Na carta deixada pelo autor da chacina que vitimou Isamara, fica explícito que a disputa da guarda do filho comum do casal era utilizada como mote para o cometimento de agressões contra ela. Isamara havia denunciado abusos também cometidos contra o menino de apenas oito anos que acabou sendo uma das vítimas de assassinato pelo próprio pai. É comum nos casos de separação nos quais há presença de violência doméstica que a guarda de filhos(as) se torne o grande instrumento de tentativa de manutenção do controle da mulher por parte do homem.
Não são poucos os casos nos quais homens passam a se colocar como vítima de “alienação parental”, ou seja, como alguém que quer exercer a paternidade, mas que é impedido por uma ação de “vingança” da mulher que era violentada por ele. A leitura comumente é essa: a mulher é a louca e o pai é a vítima, mesmo que este não cumpra nem ao menos com a obrigação de pagamento de pensão alimentar e muito menos tenha prestado a adequada e necessária afetividade aos(às) filhos(as) quando no convívio com eles(as). Essa é a visão que o autor da chacina tem sobre si próprio e deixa explícita na sua carta.
A QUESTÃO QUE SE COLOCA É QUE O SISTEMA JURÍDICO FOI PENSADO HISTORICAMENTE APENAS PARA PROTEÇÃO DE INTERESSES DOS HOMENS
Em alguns casos, a denúncia da mulher em relação à violência praticada contra filhos(as) se volta contra ela. Há inclusive um projeto de lei n. 4488/2016, na Câmara dos Deputados, que vem incluir como crime na lei n. 12.318/2010, que trata da prática de alienação parental, o seguinte parágrafo: “§ 2.º O crime é agravado em 1/3 da pena: I – se praticado por motivo torpe, por manejo irregular da Lei 11.340/2006, por falsa denúncia de qualquer ordem, inclusive de abuso sexual aos filhos”. Assim, esse projeto de lei vem reforçar o uso da alienação parental e da denunciação caluniosa como forma de desqualificação da fala das mulheres, colocando inclusive em risco a integridade física das crianças ao tirar das mulheres a segurança para praticar denúncias.

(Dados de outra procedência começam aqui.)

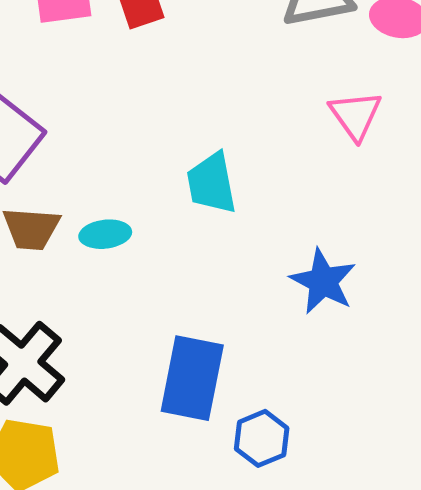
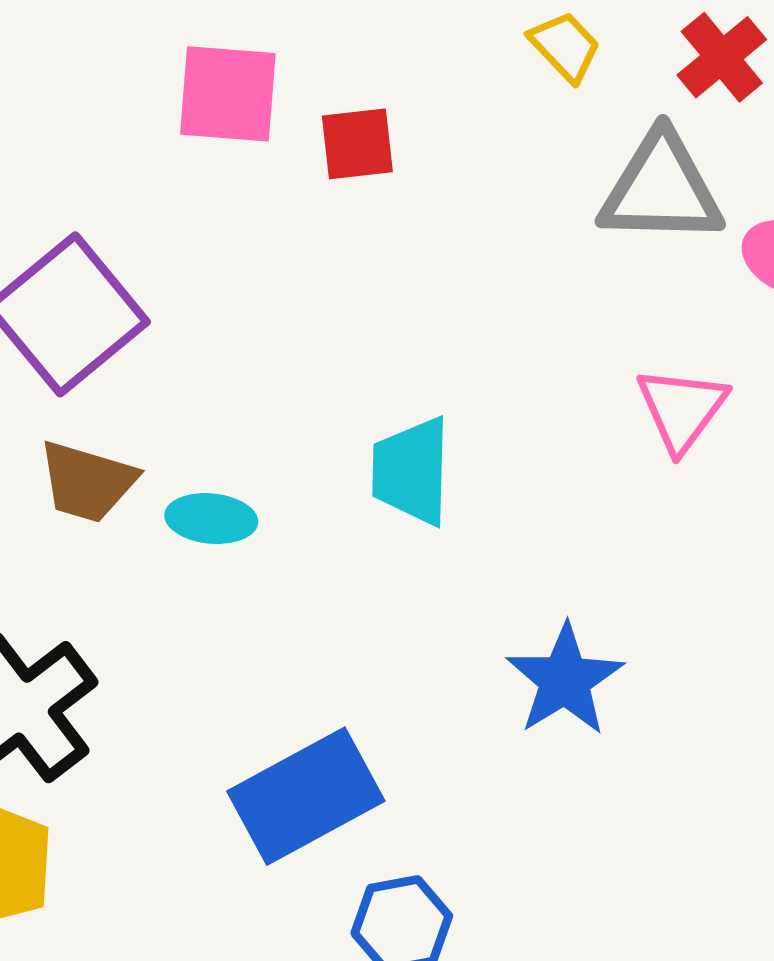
blue rectangle: (192, 378) -> (306, 796), turned 38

Isso não quer dizer que a paternidade não seja relevante, ao contrário, ela é essencial. E deve ser realizada de modo afetivo, responsável e associado ao respeito às mulheres que compõem a vida da criança. Da forma como vem sendo tratada a questão, a tese jurídica de que nas ações de guarda o que deve se priorizar é o melhor interesse da criança cai por terra quando é substituída pelo melhor interesse do “pátrio poder”, como forma de sua manutenção prática. O “pátrio poder” centralizava o poder nas famílias nas mãos dos homens e foi retirado formalmente do Código Civil em 2002 quando passou a ser denominado de “poder familiar” por se aceitar teoricamente que esse possa ser compartilhado com as mulheres.

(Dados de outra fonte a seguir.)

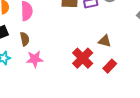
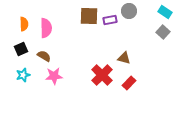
brown semicircle: (25, 39) -> (44, 56), turned -48

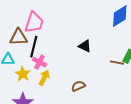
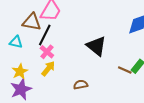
black triangle: (85, 46) -> (96, 46), size x1.5
yellow star: (23, 74) -> (20, 72), moved

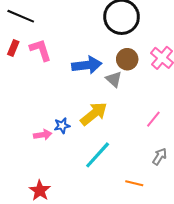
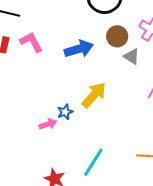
gray triangle: (114, 79) -> (132, 56), moved
cyan line: (98, 155) -> (93, 162), moved

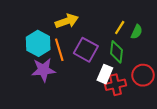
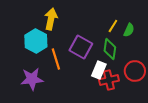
yellow arrow: (67, 21) -> (51, 19), moved, turned -60
orange line: (59, 50) -> (56, 59), moved
purple star: (43, 70) -> (32, 79), moved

A questão que se coloca é que o sistema jurídico foi pensado historicamente apenas para proteção de interesses dos homens, brancos e proprietários que redigiram as teses contratualistas que deram origem aos Estados-Nação modernos como o nosso. Inclusive foi por meio desse sistema que se criou a divisão dicotômica na sociedade entre espaço público, esse ordenado pelo Estado no qual poderia atuar por meio de sua força policial, e o espaço privado no qual o Estado não interferiria e o que regeria seria o poder do patriarca, como indivíduo capaz de regular as suas próprias relações, apenas adstrito aos limites do direito civil. Isso significa que nas causas de violência doméstica tem sido negada a discussão acerca exatamente da regulação das forças de poder presentes no espaço privado no qual a violência é exercida, aplicando apenas um Código Penal criado para uma lógica na qual esse tipo de violência não se encaixa.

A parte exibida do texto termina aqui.